Aim of the task: Spot each line in the records below where the word "uczciwym" occurs, then copy it.

Material provided:

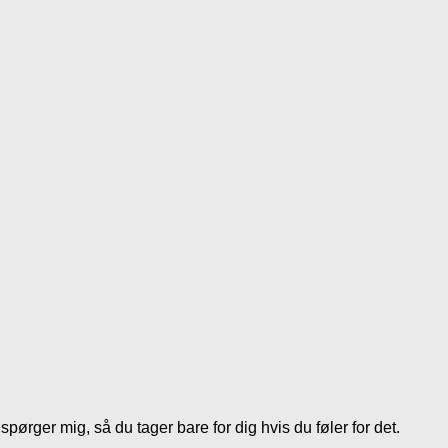
spørger mig, så du tager bare for dig hvis du føler for det.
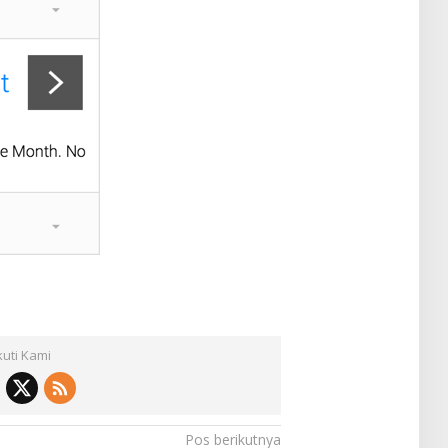
kuti Kami
Pos berikutnya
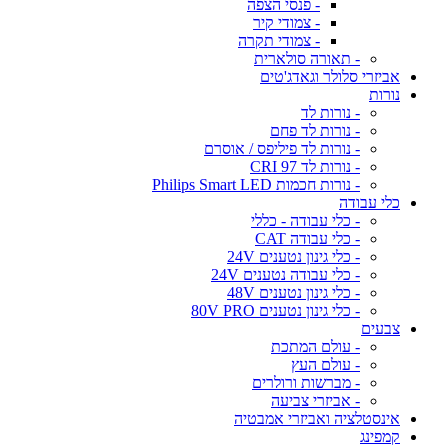
- פנסי הצפה
- צמודי קיר
- צמודי תקרה
- תאורה סולארית
אביזרי סלולר וגאדג'טים
נורות
- נורות לד
- נורות לד פחם
- נורות לד פיליפס / אוסרם
- נורות לד CRI 97
- נורות חכמות Philips Smart LED
כלי עבודה
- כלי עבודה - כללי
- כלי עבודה CAT
- כלי גינון נטענים 24V
- כלי עבודה נטענים 24V
- כלי גינון נטענים 48V
- כלי גינון נטענים 80V PRO
צבעים
- עולם המתכת
- עולם העץ
- מברשות ורולרים
- אביזרי צביעה
אינסטלציה ואביזרי אמבטיה
קמפינג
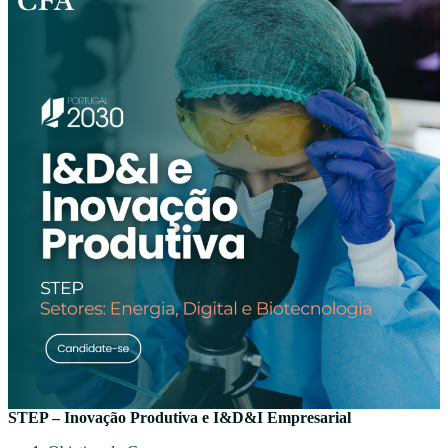
STEP – Inovação Produtiva e I&D&I Empresarial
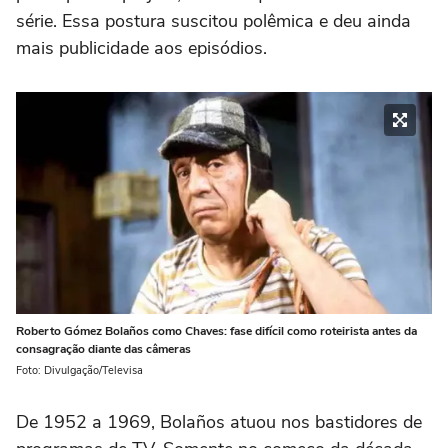
série. Essa postura suscitou polêmica e deu ainda
mais publicidade aos episódios.
Roberto Gómez Bolaños como Chaves: fase difícil como roteirista antes da
consagração diante das câmeras
Foto: Divulgação/Televisa
De 1952 a 1969, Bolaños atuou nos bastidores de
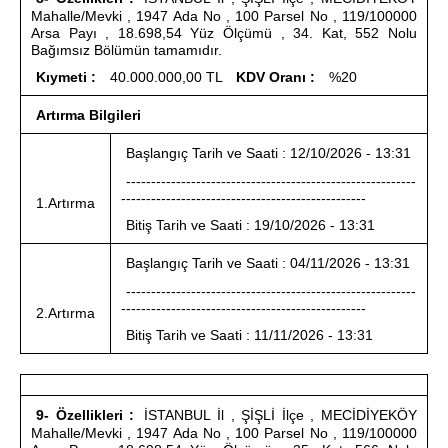
Mahalle/Mevki , 1947 Ada No , 100 Parsel No , 119/100000
Arsa Payı , 18.698,54 Yüz Ölçümü , 34. Kat, 552 Nolu
Bağımsız Bölümün tamamıdır.
Kıymeti :
40.000.000,00 TL
KDV Oranı :
%20
Artırma Bilgileri
Başlangıç Tarih ve Saati : 12/10/2026 - 13:31
----------------------------------------------------------
-------------------------------------------------
1.Artırma
Bitiş Tarih ve Saati : 19/10/2026 - 13:31
Başlangıç Tarih ve Saati : 04/11/2026 - 13:31
----------------------------------------------------------
-------------------------------------------------
2.Artırma
Bitiş Tarih ve Saati : 11/11/2026 - 13:31
9- Özellikleri :
İSTANBUL İl , ŞİŞLİ İlçe , MECİDİYEKÖY
Mahalle/Mevki , 1947 Ada No , 100 Parsel No , 119/100000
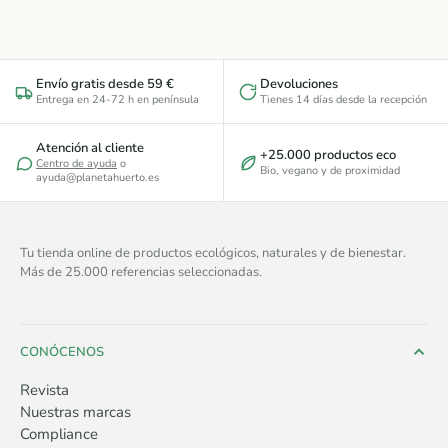
Envío gratis desde 59 €
Devoluciones
Entrega en 24-72 h en península
Tienes 14 días desde la recepción
Atención al cliente
+25.000 productos eco
Centro de ayuda
o
Bio, vegano y de proximidad
ayuda@planetahuerto.es
Tu tienda online de productos ecológicos, naturales y de bienestar.
Más de 25.000 referencias seleccionadas.
CONÓCENOS
Revista
Nuestras marcas
Compliance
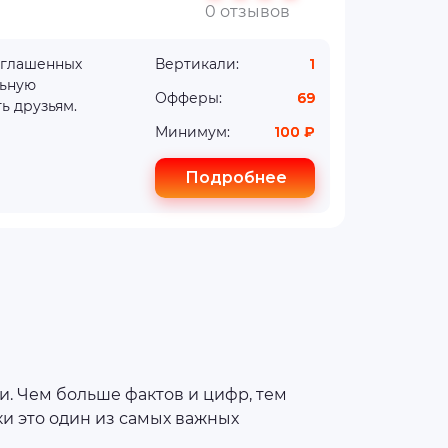
0 отзывов
риглашенных
Вертикали:
1
льную
Офферы:
69
ь друзьям.
Минимум:
100 ₽
Подробнее
. Чем больше фактов и цифр, тем
ки это один из самых важных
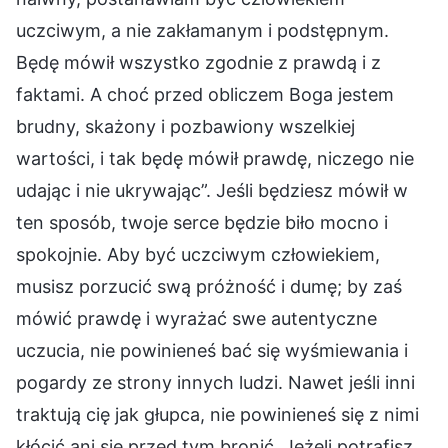
uczciwym, a nie zakłamanym i podstępnym.
Będę mówił wszystko zgodnie z prawdą i z
faktami. A choć przed obliczem Boga jestem
brudny, skażony i pozbawiony wszelkiej
wartości, i tak będę mówił prawdę, niczego nie
udając i nie ukrywając”. Jeśli będziesz mówił w
ten sposób, twoje serce będzie biło mocno i
spokojnie. Aby być uczciwym człowiekiem,
musisz porzucić swą próżność i dumę; by zaś
mówić prawdę i wyrażać swe autentyczne
uczucia, nie powinieneś bać się wyśmiewania i
pogardy ze strony innych ludzi. Nawet jeśli inni
traktują cię jak głupca, nie powinieneś się z nimi
kłócić ani się przed tym bronić. Jeżeli potrafisz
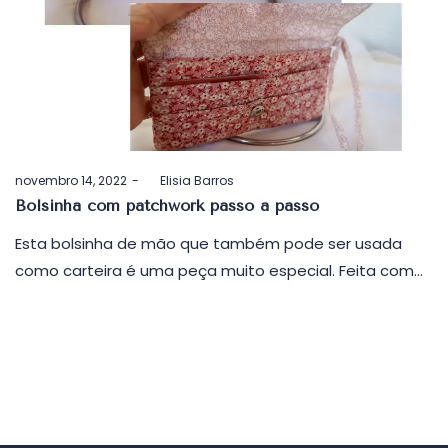
Postado
novembro 14, 2022
by
Elisia Barros
em
Bolsinha com patchwork passo a passo
Esta bolsinha de mão que também pode ser usada
como carteira é uma peça muito especial. Feita com…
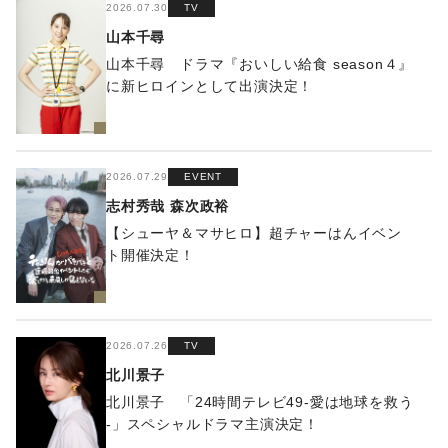
2026.07.30
TV
山本千尋
山本千尋 ドラマ『おいしい給食 season４』
に新ヒロインとして出演決定！
2026.07.29
EVENT
志村秀哉
森次政裕
【シューヤ＆マサヒロ】超チャーはんイベン
ト開催決定！
2026.07.26
TV
北川景子
北川景子 「24時間テレビ49-愛は地球を救う
-」スペシャルドラマ主演決定！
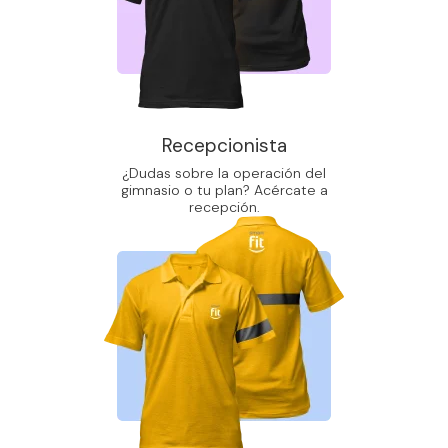
Recepcionista
¿Dudas sobre la operación del
gimnasio o tu plan? Acércate a
recepción.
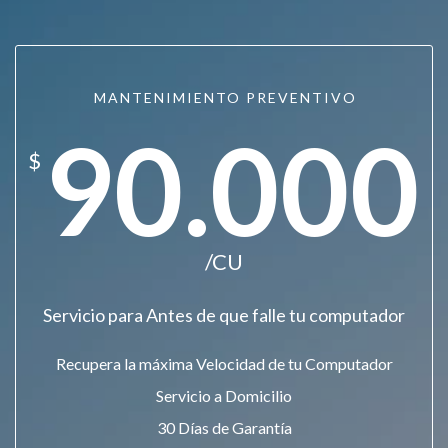
MANTENIMIENTO PREVENTIVO
90.000
$
/CU
Servicio para Antes de que falle tu computador
Recupera la máxima Velocidad de tu Computador
Servicio a Domicilio
30 Días de Garantía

Written solution:
uczciwym, a nie zakłamanym i podstępnym.
spokojnie. Aby być uczciwym człowiekiem,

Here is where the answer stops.